The ride of Killer Soup has ups and downs, convolutions and indulgences, good scenes and flabby episodes. But it’s the destination that ultimately makes the difference. This destination emerges slowly, in the final few episodes, when the different threads start to gravitate towards each other. That's when you start to understand the little details sprinkled across the show. For instance, Umesh Pillai’s real surname is revealed to be Mahto early on. The erasure of his social identity goes hand in glove with the premise: Umesh is after all pretending to be an oppressive upper-caste man, and his struggle is rooted in the danger of literally losing himself. His past also explains his primal instinct of simply wanting to elope with Swathi instead. Umesh is not used to exploiting others, being seen too clearly or being in a position of power, because he was invisibilized by society for decades.
Then there are the sly machinations of the plot. The needle of suspicion often points towards socio-cultural minorities: A Dalit man, a Muslim cook, a housewife, a woman accountant. Hidden within the running joke of Swathi’s awful soup is a smart riff on gender dynamics. The Shetty men do not hesitate to wring her neck or remind her of her place, but these same men are afraid of telling her the truth about her cooking. Her place in the kitchen – and as a caretaker (she’s a former nurse) – is sacrosanct in their eyes. Most of all, though, Chaubey’s Macbethian soup is refashioned as a sharp comment on female agency. There are seeds of the play’s power subversions. Like an acid attack staged on a man and not a woman. Like a liplock that reverses the gender roles of the famous ‘V-J Day in Times Square’ kiss. Or like a woman and her niece teaming up to con the males of the family.

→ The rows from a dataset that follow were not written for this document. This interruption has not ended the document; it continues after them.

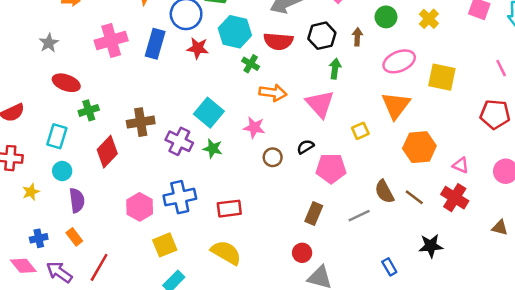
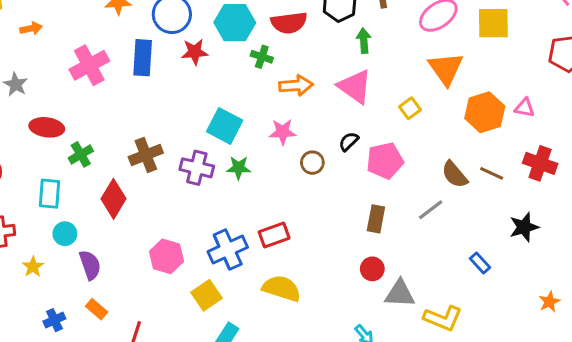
pink triangle: (461, 165) -> (525, 108), moved
blue cross: (180, 197) -> (228, 249), moved

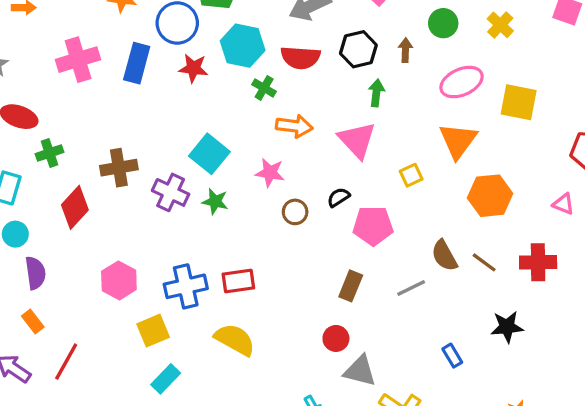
pink triangle: (525, 108) -> (563, 204), moved
red cross: (540, 163) -> (538, 262), turned -32

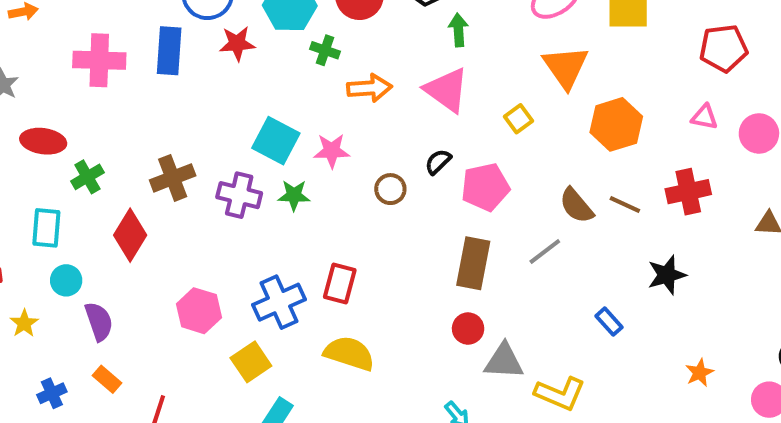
pink cross: (78, 60) -> (99, 60), turned 30
pink star: (270, 173) -> (332, 151), moved
red rectangle: (238, 281) -> (340, 284), turned -56
brown rectangle: (351, 286) -> (473, 263), size x1.4

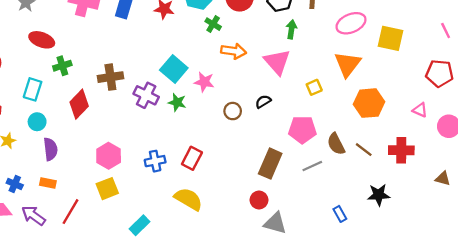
pink pentagon: (485, 187) -> (302, 130), moved
blue cross: (279, 302) -> (155, 161), size x0.7
yellow square: (251, 362) -> (107, 189), moved
orange rectangle: (107, 379) -> (48, 183), turned -42
blue cross: (52, 393) -> (15, 184), turned 35

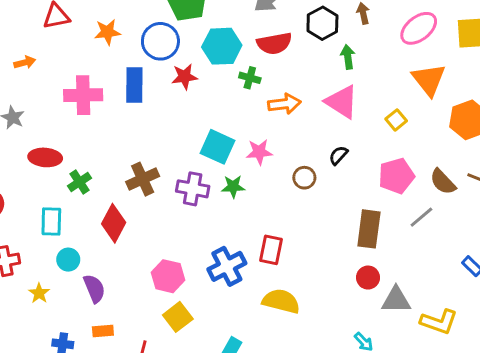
blue cross: (155, 161) -> (227, 266), size x1.4

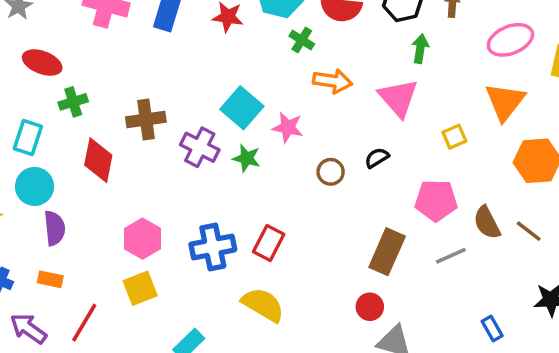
red diamond: (114, 223) -> (98, 160), turned -33
cyan circle: (68, 260) -> (35, 186), size x1.4

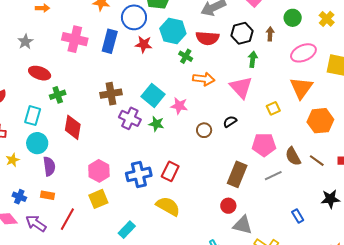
brown cross: (146, 119) -> (111, 94), moved

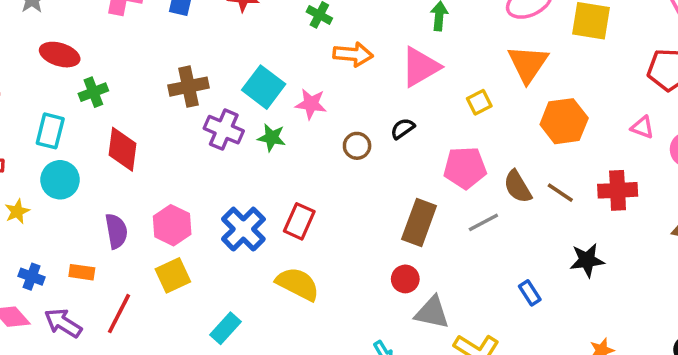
pink triangle: (241, 87) -> (420, 67), turned 45
purple semicircle: (49, 166) -> (116, 231), moved
blue cross: (139, 174) -> (243, 229), turned -30

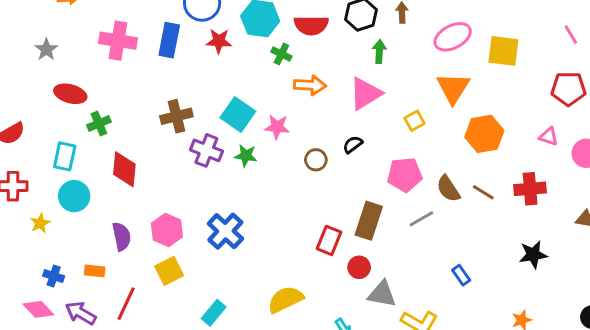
red rectangle: (299, 221) -> (329, 240), moved
black star: (587, 260) -> (533, 255), moved
yellow semicircle: (298, 284) -> (285, 299), moved, turned -51

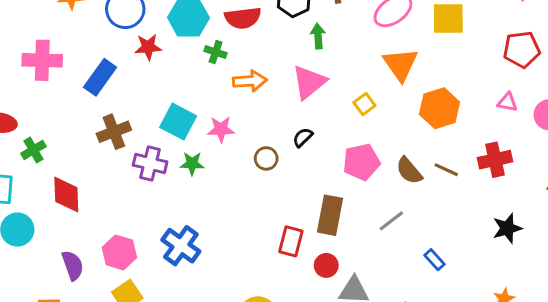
blue rectangle: (169, 40) -> (100, 77), moved, turned 32
gray line: (421, 219) -> (391, 221), moved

But the story refuses to grant Swathi the privilege of a proper Shakespearean swing. Umesh never becomes a tyrannical king; he feels the guilt that she is supposed to; ‘victims’ perish, too, in a manner that teases her inability to be truly ruthless. It’s as if the original themes start conspiring against Swathi because of who she is – an Indian homemaker with desire and ambition. The title mocks her skills as well as her personality. Every time she’s close to her goal, someone dies. Whenever a meek Umesh suggests eloping, Swathi insists on staying back and tricking the system that suppressed them; she wants her dues. The narrative turns her into a villain because, like society, it cannot fathom her sense of purpose. She is culpable for wanting more. She is guilty of dreaming big. Consequently, none of her plans work, and too many characters gatecrash her party. The climax is eerily reminiscent of Haseen Dillruba (2021) – except this is a feminist tragedy that seeks refuge in the dimensions of pulp fiction. The love story is a last resort. Forget winning, Killer Soup implies that those like Swathi and Umesh can’t even lose like they are destined to. Forget failing in life, they can’t even fail in the language of literature. Forget the destination, they can’t even afford the legacy of a ride.